PR: Bill and Venida are interesting characters because, opposite the tumultuous relationships of their children, we put them on this pedestal, as examples of unblemished integrity and order. And yet, as the story unfolds, we see through the façade. However, you never judge the characters. Instead, you let details creep out that shift our perspective.

AM: I was an actor for a number of years, and I was always frustrated if you tried to play a character that was just one-dimensional or maybe two-dimensional. So, I always want three-dimensional characters. I remember a quote from Meryl Streep when she first came out. She loved seeing plays where you thought you knew who the character was when they came out on stage, and then during the course of the story, you either see more of that character or something very different. It's exactly what you're saying, because that's the way we learn about people. They don't come out and tell you that they've done this or done that. And eventually, you get a more well-rounded picture of these human beings.

Film, for me, is about compassion and empathy. You can think, 'someone else went through something, I went through,' or 'someone really is going through that,' if it's something so far removed for you, and you can compassionately imagine what that might be like. That, to me, is what's wonderful about stories and film.

PR: A Little Prayer doesn't attempt to over-explain. Instead, the audience is asked to watch and listen closely and pick up on the subtler moments where important details creep out, or where characters toy with creating lies that they mutually agree upon.

AM: I watch some films over and over again and see something new or understand something that I didn't before. And I love that. Some films I don't want to see again — they don't have that kind of texture to them. But I intentionally try to do that with my films, and particularly this one, because sometimes in Q&A's, after the film, the audience go, "I don't understand why this happened." I say, "Well, this happened at the beginning," and they go, "Oh, that's right. I didn't put that together — how that line was there, and it resonates at the end."

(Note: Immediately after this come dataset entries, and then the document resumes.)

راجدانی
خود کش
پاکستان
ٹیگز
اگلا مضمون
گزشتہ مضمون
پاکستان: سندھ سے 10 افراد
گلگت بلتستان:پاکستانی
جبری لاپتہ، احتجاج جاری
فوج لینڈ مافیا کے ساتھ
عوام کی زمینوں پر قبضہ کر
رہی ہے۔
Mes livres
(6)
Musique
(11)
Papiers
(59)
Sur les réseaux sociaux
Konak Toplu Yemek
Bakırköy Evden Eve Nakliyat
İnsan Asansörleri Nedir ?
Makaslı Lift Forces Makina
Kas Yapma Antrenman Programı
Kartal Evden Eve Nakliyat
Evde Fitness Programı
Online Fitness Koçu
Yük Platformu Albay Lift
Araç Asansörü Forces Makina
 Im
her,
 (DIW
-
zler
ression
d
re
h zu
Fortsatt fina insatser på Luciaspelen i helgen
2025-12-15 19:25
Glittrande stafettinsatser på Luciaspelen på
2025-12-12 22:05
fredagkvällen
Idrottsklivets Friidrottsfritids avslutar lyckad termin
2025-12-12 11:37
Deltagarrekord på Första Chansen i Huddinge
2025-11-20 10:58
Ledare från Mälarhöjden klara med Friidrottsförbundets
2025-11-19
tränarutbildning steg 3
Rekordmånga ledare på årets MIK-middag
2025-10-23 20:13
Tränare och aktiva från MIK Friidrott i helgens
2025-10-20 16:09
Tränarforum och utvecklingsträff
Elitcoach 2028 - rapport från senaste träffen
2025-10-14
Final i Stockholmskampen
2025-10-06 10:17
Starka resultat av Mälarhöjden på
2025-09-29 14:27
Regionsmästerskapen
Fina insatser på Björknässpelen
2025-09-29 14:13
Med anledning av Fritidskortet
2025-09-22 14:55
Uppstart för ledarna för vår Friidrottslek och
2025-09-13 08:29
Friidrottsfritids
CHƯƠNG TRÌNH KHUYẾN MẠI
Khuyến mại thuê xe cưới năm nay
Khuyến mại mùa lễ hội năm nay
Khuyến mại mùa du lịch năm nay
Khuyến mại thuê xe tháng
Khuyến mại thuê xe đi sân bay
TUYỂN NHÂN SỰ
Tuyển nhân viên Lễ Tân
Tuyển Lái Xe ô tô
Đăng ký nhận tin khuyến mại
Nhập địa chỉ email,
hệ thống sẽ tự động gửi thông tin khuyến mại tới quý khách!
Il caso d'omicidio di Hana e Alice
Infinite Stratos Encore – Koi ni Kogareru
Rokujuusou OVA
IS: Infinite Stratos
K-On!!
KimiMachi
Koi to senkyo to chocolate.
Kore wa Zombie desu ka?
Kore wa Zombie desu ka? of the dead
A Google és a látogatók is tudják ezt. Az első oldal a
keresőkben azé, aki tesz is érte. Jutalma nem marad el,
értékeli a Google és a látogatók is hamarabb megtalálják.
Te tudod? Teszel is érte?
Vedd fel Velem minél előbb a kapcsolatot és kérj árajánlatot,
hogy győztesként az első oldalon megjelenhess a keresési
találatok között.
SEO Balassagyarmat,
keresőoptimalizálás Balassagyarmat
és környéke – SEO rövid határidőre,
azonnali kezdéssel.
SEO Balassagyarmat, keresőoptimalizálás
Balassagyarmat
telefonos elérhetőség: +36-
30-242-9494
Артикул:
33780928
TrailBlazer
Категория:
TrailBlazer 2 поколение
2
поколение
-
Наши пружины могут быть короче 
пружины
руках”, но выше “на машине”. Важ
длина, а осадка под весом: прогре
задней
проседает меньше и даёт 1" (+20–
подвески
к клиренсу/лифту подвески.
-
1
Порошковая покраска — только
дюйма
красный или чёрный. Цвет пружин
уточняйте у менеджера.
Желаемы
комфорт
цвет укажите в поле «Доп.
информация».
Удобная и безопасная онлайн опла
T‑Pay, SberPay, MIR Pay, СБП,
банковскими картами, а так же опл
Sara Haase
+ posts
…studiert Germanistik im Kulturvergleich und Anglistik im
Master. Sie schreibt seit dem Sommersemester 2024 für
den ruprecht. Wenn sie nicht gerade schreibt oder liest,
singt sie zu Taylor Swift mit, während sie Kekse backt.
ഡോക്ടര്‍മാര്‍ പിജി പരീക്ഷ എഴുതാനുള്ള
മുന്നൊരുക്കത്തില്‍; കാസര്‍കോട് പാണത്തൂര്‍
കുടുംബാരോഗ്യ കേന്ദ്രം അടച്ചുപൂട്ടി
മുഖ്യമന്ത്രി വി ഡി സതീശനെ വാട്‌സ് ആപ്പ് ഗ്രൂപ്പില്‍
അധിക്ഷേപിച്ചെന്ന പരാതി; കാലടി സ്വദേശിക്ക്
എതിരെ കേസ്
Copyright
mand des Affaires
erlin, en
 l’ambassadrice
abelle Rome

PR: A Little Prayer is like a seed from which a bigger story will grow. This taps into Billy Wilder's sentiment that the audience are the ones who must imagine what happens after the film has ended.

AM: Absolutely. There are lots of things that you discover at the very end of the film, where you ask what's going to happen to that character? Yeah, I love that and, at the same time, the challenge is to also make an ending that is emotionally satisfying, even if it's not all tied up. And I love that when it's both, where somehow emotionally you feel satisfied, but you still have questions as to what's going to happen.

A Little Prayer is the closing night film of the 2025 Chicago Critics Film Festival, which runs until May 8th.